This is becoming an unhappy, burdensome task -- this writing about friends and acquaintences who are passing away back on the Rosebud Reservation. I realize I do not have to do it, but I also feel readers should know more than just the standard information in an obituary or news story.

We were not close friends, but Doris Leader Charge always remembered me and greeted me with a big smile and friendly “hello” each time we crossed each other’s path.

Indirectly, Doris was the reason I wound up moving to the Rosebud Indian Reservation to live and work at the Sicangu Sun Times for a while in the early 90s.

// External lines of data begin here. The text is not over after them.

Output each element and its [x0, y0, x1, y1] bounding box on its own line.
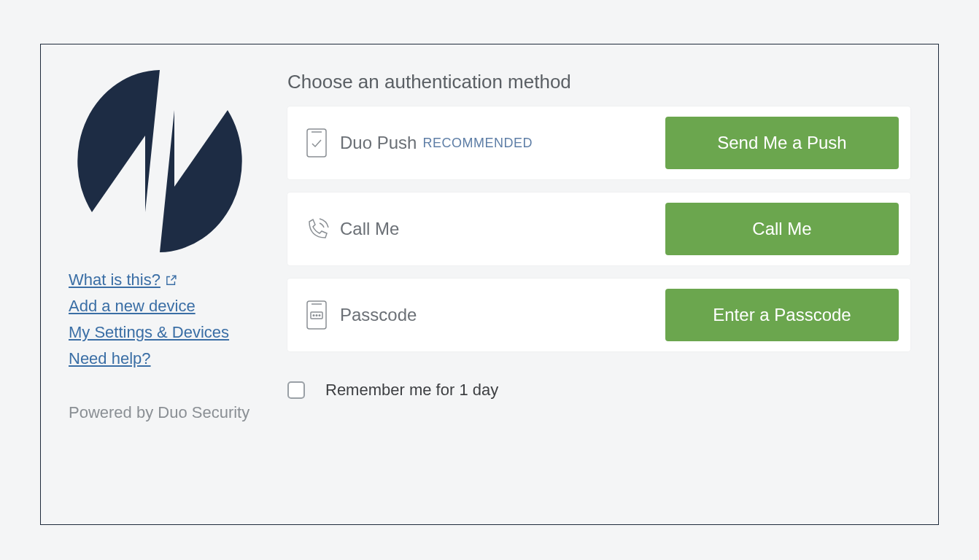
remember-me-label: Remember me for 1 day	[325, 381, 498, 400]
method-label: Passcode	[340, 305, 417, 325]
method-row-push: Duo Push RECOMMENDED Send Me a Push	[287, 106, 910, 179]
phone-check-icon	[299, 128, 334, 158]
org-logo	[69, 66, 251, 256]
sidebar-links: What is this? Add a new device My Settin…	[69, 271, 273, 368]
remember-me-checkbox[interactable]	[287, 381, 305, 399]
method-row-call: Call Me Call Me	[287, 192, 910, 265]
svg-point-7	[319, 315, 320, 316]
method-label: Call Me	[340, 219, 399, 239]
auth-heading: Choose an authentication method	[287, 71, 910, 93]
link-settings[interactable]: My Settings & Devices	[69, 323, 229, 342]
svg-rect-0	[307, 129, 326, 157]
method-row-passcode: Passcode Enter a Passcode	[287, 279, 910, 351]
call-me-button[interactable]: Call Me	[665, 203, 899, 255]
phone-passcode-icon	[299, 300, 334, 330]
recommended-badge: RECOMMENDED	[422, 136, 533, 151]
link-label: What is this?	[69, 271, 160, 289]
method-label: Duo Push	[340, 133, 417, 153]
auth-prompt-frame: What is this? Add a new device My Settin…	[40, 44, 939, 525]
link-need-help[interactable]: Need help?	[69, 349, 151, 368]
enter-passcode-button[interactable]: Enter a Passcode	[665, 289, 899, 341]
phone-call-icon	[299, 214, 334, 244]
sidebar: What is this? Add a new device My Settin…	[69, 66, 287, 502]
link-add-device[interactable]: Add a new device	[69, 297, 196, 316]
svg-point-5	[313, 315, 314, 316]
remember-row: Remember me for 1 day	[287, 381, 910, 400]
link-what-is-this[interactable]: What is this?	[69, 271, 177, 289]
svg-point-6	[316, 315, 317, 316]
send-push-button[interactable]: Send Me a Push	[665, 117, 899, 169]
powered-by-text: Powered by Duo Security	[69, 403, 273, 422]
external-link-icon	[165, 274, 177, 287]
main-panel: Choose an authentication method Duo Push…	[287, 66, 910, 502]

I was planning to write a feature story on Doris and her role as language coach for “Dances With Wolves” for the Cherokee One Feather. I called Sinte Gleska University in Mission, SD and inquired as to how to contact Doris for the interview. It was during Christmas, 1990, and Albert White Hat, who answered the phone at SGU, told me the college had shut down for Christmas break and Doris had left the reservation for the holidays.

Even though Albert had also worked as a language coach on the film, he told me there was another person on the rez that was in the movie and that I might consider interviewing Nathan Chasing His Horse who portrayed Smiles A Lot.

White Hat helped me contact Nathan and I wrote the feature story about him. I didn’t encounter Doris until after I had move to the rez and recognized her one day at the Sinte Gleska library. I introduced myself and told her about not being able to write my feature story on her. I was surprised to see she had short, curly hair. She wore a wig in the movie. But the smile and voice were unmistakable.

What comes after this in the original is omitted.